What isn’t clear is whether this harvesting of eggs is actually happening either in the UK or Canada. But, given the issue is floating around again, it seems worth revisiting the topic. I spoke today with pro-life advocates in Britain who said that, if nothing else, the story reveals the depravity of the abortion ideology. Ivana Forman, a spokesman for the campaign group Abort 67 said that the concept of children created from aborted babies was so shocking to most ordinary people that it could result in a more healthy debate on legalised abortion and its societal impact.
Forman told me that, obviously, the entire proposal ought to be unthinkable from the start. The logic, she said, is straightforward; if the unborn child is just a “blob of tissue” then why not use it?
“We live in a society that has decided that unborn children are not tiny human beings. And if that’s so, then why not get what you can from them? I’m surprised anyone in the secular world would have a problem.”

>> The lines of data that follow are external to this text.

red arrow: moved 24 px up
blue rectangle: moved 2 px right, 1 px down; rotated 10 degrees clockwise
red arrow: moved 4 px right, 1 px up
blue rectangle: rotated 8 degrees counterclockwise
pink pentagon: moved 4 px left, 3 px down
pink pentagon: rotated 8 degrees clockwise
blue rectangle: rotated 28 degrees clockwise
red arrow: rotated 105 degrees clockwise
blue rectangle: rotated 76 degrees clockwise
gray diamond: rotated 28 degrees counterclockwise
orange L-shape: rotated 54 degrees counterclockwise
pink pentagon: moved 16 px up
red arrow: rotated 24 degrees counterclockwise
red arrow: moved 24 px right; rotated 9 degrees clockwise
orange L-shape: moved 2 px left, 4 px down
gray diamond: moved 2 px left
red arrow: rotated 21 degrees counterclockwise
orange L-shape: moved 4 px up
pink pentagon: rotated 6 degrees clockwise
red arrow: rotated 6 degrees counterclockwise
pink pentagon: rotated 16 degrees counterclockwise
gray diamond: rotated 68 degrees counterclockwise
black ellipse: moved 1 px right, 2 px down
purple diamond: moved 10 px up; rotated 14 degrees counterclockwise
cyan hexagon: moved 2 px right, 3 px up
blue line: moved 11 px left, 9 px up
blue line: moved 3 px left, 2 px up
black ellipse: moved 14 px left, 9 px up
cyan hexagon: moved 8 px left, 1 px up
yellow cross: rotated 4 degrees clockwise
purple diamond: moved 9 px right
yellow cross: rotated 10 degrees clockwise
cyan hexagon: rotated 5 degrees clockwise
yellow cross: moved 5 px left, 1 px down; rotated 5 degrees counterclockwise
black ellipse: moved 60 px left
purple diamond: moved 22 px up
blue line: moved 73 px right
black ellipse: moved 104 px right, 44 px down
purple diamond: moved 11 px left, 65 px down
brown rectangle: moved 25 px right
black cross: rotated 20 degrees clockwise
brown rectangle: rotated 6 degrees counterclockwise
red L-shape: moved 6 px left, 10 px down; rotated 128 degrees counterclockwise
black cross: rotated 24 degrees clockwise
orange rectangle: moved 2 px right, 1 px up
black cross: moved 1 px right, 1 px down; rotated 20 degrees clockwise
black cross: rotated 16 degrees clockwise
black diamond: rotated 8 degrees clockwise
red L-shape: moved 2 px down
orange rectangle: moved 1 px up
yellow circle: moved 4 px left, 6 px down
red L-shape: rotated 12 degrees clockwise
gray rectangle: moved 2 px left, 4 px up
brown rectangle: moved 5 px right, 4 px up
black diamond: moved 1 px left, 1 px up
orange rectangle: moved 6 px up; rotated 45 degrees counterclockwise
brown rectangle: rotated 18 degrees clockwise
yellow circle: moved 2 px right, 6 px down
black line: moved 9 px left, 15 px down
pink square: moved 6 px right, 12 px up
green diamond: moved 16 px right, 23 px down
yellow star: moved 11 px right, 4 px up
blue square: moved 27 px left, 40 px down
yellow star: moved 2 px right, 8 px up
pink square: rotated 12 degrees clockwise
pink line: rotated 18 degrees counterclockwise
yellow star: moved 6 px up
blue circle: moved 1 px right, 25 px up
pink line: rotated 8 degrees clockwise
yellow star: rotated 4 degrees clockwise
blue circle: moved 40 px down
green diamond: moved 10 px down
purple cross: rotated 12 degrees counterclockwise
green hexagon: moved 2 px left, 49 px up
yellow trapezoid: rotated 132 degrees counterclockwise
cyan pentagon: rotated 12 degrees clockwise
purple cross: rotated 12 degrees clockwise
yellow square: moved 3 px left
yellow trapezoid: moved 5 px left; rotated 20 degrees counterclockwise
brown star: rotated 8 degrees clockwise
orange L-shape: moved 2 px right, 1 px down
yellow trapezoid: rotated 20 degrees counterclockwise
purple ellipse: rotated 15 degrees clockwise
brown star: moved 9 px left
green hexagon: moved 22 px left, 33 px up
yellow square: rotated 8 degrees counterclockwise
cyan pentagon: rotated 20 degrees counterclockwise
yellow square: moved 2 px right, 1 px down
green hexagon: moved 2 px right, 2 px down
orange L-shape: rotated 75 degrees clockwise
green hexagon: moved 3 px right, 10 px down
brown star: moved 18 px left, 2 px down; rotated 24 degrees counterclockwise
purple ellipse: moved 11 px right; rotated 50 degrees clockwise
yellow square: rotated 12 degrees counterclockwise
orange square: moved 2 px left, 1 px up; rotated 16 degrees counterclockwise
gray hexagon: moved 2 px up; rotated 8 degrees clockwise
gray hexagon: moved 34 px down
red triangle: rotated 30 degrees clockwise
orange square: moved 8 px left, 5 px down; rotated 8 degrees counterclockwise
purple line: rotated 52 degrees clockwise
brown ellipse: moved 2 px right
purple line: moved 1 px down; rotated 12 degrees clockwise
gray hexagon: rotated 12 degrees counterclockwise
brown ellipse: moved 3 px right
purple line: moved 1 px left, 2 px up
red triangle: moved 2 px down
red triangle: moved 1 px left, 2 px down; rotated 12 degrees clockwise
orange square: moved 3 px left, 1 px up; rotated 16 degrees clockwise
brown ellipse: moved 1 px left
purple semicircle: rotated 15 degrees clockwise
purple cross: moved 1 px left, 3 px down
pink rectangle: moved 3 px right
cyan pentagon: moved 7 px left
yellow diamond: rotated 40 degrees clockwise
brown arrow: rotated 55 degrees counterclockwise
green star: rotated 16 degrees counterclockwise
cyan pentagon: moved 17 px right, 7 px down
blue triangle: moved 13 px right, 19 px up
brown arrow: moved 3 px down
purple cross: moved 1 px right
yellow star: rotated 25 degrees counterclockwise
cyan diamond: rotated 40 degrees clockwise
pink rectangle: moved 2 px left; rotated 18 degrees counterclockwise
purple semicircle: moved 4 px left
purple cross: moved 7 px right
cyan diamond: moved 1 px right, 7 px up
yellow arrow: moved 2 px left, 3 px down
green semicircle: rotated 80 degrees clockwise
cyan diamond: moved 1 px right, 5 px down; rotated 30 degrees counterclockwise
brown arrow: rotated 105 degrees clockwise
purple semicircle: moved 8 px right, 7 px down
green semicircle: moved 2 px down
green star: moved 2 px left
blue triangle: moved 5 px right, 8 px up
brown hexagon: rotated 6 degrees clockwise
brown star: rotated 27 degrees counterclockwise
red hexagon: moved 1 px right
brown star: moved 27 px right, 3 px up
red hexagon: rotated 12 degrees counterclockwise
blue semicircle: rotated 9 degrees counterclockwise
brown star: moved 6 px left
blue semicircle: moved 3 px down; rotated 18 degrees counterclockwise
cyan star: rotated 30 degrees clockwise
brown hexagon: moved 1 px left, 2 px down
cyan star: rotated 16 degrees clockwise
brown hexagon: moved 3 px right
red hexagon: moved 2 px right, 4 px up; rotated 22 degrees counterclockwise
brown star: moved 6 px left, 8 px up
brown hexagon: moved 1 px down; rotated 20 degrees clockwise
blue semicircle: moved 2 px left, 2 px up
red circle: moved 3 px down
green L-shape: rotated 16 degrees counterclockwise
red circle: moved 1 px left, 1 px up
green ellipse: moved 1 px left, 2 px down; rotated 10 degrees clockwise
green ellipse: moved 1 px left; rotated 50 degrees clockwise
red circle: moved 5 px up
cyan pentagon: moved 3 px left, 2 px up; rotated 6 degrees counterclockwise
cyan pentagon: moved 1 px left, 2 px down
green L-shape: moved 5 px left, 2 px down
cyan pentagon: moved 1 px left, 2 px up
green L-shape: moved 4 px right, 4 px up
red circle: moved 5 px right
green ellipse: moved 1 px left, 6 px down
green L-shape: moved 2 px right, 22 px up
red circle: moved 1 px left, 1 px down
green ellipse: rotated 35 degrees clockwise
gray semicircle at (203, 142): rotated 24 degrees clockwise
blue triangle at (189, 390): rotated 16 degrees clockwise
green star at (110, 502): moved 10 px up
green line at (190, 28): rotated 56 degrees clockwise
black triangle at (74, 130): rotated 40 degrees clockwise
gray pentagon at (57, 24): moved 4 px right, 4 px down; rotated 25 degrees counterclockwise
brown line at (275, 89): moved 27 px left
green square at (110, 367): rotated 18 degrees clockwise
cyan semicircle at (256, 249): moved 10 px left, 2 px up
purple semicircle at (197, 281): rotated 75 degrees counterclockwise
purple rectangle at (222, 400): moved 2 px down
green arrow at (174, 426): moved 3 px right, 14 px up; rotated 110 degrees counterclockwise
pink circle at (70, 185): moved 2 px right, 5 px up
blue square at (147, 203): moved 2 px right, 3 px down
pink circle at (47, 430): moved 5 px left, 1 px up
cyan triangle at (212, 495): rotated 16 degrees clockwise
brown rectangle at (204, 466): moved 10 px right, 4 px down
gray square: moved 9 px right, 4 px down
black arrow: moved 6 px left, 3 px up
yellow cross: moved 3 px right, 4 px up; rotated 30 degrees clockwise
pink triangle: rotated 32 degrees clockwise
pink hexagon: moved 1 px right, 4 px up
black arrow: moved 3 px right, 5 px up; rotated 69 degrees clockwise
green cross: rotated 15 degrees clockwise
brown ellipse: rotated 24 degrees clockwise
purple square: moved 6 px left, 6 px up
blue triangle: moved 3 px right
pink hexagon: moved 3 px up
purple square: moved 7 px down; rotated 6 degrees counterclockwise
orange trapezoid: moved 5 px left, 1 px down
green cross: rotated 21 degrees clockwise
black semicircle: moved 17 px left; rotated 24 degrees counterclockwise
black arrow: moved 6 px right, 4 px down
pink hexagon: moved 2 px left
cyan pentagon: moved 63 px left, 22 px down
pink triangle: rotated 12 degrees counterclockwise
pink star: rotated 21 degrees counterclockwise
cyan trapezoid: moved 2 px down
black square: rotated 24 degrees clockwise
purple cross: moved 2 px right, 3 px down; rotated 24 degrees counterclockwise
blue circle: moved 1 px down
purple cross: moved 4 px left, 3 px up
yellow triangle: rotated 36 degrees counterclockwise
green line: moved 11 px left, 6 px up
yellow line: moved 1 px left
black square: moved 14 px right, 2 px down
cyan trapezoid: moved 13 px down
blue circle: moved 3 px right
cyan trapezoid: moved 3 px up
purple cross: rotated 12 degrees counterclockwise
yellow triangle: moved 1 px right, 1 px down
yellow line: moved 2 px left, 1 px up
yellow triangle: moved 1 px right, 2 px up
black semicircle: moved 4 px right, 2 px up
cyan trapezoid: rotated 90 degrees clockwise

The abortion industry, embryo researchers and the media that supports them, however, refuses to admit that the unborn are human beings. “They’re not recognising that they’re human beings from the moment of conception, therefore it’s ok to kill them. If that’s the argument, then we can do what we want with them.
The use of the left over tissue, she said, is simply the next logical step. “That’s the way forward. If people are accepting abortion, then that’s just another step. Towards devaluing human life.”
Abort 67 is a relatively new group that takes the radical approach of using large graphic images of aborted children on the streets, a method of pro-life activism that upsets many, even in the pro-life world. But Forman defended the group’s efforts, saying that in Britain no progress will be made, even among those who don’t like abortion, until people are forced to confront the reality of abortion.
Forman said that stories like the one in the Daily Mail provide a similar opportunity. The idea of using aborted children to create new babies in the lab is so outrageous that it strips away the polite, euphemistic padding in which abortion is normally shrouded.
“We try to expose it with images, with pictures, to try to bring it into the public arena, so it’s not cloaked in euphemism. We’re exposing “choice” and what abortion is, and thereby changing people’s minds.
“People who see it say, ‘I was told it s just a blob of cells,’ but we say, ‘look its got arms and legs…’”
With a story like the one in the Mail, she said, “You’ve got to be really cold and heartless to say, ‘well it’s dead anyway, we might as well get some use out of it’.
Maybe things like this could bring the whole issue of abortion into the public eye, stripped of the euphemisms.”
The use of aborted fetal tissue, not only in medical research but even the cosmetic industry has been known to pro-life advocates for decades, though the information has rarely been publicized in the mainstream press. Fertility experts have long maintained that one of the largest obstacles to making artificial reproductive techniques more widely available is the difficulty in obtaining ova in sufficient quantities. In Canada, during the discussions over the Assisted Human Reproduction bill, MPs were warned by pro-life advocates that the drive to obtain ova would mean poor women in Canada and women in developing countries could face exploitation.
In 1993 Dr. Roger Gosden, the maverick British fertility and embryo researcher, then at Edinburgh University, asked for a license from the British governing body, the Human Fertilisation and Embryology Authority (HFEA) to use ovarian tissue not only from live donors but from cadavers and aborted fetuses. The HFEA submitted the proposals to a public consultation, but decided that societal norms were not yet ready to accept such procedures and that this would place burdens on children.
In his 1989 book The Skin Game: The International Beauty Business Brutally Exposed, researcher Gerald McKnight revealed that pregnant women in poor countries were being offered US $200 to abort their children to provide materials for the manufacturers of skin creams.